*WORK REQUEST:*
Throughout the entries below, report every line where "création" is found.

*DATA FOR THIS EXERCISE:*
Segment Open

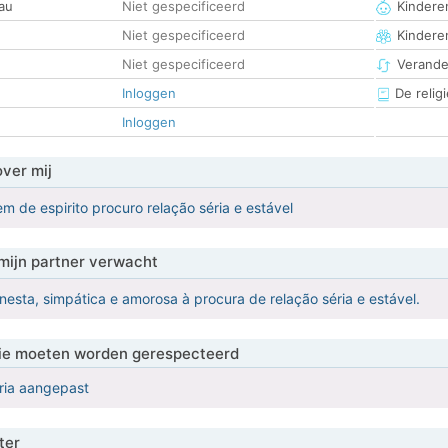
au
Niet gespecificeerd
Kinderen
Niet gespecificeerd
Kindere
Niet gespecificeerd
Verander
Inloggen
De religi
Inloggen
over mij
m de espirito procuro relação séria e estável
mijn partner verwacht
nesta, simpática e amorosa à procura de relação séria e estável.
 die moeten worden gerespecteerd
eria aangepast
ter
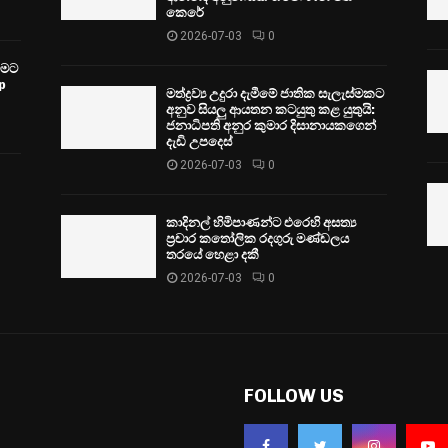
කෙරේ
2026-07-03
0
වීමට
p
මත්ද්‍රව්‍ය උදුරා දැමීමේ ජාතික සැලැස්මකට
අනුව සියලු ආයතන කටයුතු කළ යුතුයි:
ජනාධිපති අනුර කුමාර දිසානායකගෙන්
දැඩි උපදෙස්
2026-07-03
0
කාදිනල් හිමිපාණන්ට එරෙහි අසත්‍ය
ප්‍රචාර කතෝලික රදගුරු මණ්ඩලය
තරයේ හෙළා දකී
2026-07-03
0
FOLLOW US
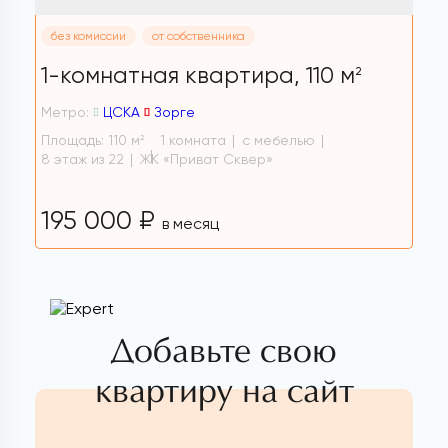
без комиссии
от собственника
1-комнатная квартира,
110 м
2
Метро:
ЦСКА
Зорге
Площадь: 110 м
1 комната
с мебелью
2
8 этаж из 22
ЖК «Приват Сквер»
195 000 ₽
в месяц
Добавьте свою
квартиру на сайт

Segment Closed
Segment Open

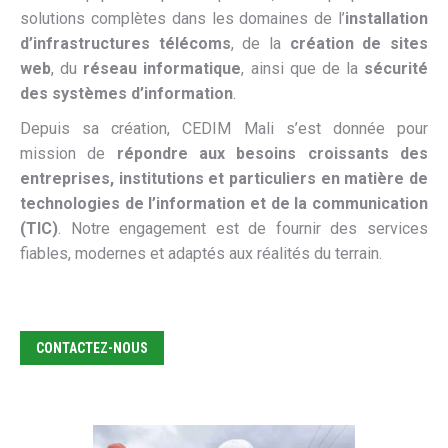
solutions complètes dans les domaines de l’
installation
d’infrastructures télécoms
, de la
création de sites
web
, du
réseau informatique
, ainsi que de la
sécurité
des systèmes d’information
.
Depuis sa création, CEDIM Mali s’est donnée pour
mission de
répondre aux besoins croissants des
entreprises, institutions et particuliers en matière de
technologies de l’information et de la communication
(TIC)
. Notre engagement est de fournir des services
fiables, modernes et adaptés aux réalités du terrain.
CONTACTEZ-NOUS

Segment Closed
Segment Open

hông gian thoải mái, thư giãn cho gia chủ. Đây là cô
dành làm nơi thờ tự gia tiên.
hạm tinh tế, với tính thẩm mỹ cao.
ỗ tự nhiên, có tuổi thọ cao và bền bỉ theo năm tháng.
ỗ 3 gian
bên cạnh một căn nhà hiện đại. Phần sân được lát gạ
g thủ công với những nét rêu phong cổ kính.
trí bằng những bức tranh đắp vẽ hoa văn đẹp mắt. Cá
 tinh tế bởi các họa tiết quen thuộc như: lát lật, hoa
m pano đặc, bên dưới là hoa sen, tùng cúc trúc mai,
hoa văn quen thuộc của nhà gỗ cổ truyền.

Segment Closed

*RESPONSE AREA:*
création de sites
Depuis sa création, CEDIM Mali s’est donnée pour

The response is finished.